Big-box gym Planet Fitness said Monday it would now stream daily 20-minute workouts that don’t require equipment at home via its Facebook page. Equinox said it closed New York, New Jersey and Connecticut gym locations on Monday along with fitness company, Peloton which shuttered its studios and in-store operations. The company will only stream live workouts and continue selling its bikes and treadmills online. And last week, competitor SoulCycle released its stationary bike for at-home riders to stream cycling classes on-demand via its program Variis.
Analysts note that consumers’ desire to stay connected to others through live workouts even when exercising remotely is key to driving up demand for virtual fitness.

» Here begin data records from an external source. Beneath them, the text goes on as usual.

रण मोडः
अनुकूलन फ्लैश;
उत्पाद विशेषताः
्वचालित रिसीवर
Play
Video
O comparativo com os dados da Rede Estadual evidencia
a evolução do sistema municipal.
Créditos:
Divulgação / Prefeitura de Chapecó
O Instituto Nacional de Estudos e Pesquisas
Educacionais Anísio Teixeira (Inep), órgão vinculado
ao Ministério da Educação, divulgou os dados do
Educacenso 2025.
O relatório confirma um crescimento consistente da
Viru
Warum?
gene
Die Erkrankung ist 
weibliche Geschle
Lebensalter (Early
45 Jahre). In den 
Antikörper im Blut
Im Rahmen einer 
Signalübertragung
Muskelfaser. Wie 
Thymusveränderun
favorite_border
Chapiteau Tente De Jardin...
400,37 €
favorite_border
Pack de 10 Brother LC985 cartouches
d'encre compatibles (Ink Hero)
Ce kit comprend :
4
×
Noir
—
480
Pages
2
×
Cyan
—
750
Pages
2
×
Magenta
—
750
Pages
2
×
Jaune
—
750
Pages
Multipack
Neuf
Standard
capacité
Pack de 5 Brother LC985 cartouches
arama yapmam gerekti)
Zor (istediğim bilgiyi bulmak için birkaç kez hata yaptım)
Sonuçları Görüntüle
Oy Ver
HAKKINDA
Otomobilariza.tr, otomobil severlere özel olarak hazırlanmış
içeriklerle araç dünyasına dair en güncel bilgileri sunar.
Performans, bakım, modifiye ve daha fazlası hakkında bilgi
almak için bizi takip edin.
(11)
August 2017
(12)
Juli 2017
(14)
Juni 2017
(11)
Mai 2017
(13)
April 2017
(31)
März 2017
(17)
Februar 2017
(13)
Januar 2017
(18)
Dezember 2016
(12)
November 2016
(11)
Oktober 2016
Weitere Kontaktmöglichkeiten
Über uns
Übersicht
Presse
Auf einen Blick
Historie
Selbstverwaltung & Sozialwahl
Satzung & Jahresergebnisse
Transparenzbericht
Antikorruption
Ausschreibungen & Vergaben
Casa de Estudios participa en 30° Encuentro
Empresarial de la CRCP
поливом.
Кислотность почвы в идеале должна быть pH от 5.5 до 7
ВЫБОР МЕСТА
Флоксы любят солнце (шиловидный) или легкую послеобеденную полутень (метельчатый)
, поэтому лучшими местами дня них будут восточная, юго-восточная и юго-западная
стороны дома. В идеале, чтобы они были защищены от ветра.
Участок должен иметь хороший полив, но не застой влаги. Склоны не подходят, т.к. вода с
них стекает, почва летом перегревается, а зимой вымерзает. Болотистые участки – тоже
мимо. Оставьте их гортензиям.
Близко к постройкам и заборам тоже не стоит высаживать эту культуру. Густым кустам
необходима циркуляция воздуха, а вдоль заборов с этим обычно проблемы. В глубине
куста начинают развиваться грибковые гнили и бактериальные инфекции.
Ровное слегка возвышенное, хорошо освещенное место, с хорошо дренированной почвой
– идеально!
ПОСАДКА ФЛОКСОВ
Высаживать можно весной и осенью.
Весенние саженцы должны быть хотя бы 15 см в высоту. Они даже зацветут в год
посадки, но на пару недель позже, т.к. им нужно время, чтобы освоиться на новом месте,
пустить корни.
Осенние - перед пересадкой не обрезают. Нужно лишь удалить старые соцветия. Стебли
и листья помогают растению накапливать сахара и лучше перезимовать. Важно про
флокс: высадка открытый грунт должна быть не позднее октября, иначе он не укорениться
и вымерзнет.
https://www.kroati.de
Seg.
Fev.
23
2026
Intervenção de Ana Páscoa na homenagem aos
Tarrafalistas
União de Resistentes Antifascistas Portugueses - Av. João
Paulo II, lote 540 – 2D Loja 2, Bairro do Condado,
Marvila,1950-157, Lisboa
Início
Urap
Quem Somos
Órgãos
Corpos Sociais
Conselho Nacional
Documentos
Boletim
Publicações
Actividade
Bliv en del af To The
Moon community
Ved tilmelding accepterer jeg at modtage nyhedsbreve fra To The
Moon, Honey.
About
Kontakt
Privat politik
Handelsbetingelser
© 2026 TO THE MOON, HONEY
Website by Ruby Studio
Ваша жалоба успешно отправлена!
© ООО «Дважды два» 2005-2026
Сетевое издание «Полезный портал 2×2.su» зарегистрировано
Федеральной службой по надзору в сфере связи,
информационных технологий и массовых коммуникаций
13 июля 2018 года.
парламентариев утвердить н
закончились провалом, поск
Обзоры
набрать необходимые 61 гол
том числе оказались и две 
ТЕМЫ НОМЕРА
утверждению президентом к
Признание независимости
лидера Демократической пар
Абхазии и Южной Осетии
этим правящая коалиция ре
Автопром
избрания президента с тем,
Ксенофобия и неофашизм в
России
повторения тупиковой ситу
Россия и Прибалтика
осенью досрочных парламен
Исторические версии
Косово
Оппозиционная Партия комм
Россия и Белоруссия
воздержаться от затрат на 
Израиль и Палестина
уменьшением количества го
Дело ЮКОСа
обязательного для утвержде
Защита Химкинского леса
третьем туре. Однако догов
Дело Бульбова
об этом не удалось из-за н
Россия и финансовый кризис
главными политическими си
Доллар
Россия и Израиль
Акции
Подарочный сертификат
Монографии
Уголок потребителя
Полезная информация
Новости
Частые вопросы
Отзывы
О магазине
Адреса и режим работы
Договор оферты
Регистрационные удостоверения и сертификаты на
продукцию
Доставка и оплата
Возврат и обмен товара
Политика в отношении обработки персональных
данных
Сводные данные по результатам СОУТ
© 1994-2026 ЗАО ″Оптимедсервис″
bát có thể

“Having a combination of live and archived workouts is a key differentiator for Peloton,” said Paul Golding, U.S. lifestyle analyst at investment bank Macquarie Group. “The live classes — even on their treadmills and bikes — have the community feature and sense of immersion, despite being virtual, that makes you feel like you’re not just working out at home. You’re connected with a whole network of people trying to reach a same goal. From a consumer preference, the flexibility of live and on-demand is key for this.”
As fitness programs have become more and more digitized, consumers seem to be prioritizing working out at home or outside with fitness trackers more often, even before the coronavirus pandemic occurred. Market research firm Euromonitor International surveyed 15,301 participants this year, asking them which types of exercise they typically do. Thirty-six percent said they work out at home, while just 12.75 percent surveyed said they do a group fitness class. Hiking and walking were the No. 1 exercise with 53 percent of participants saying it’s their preferred workout.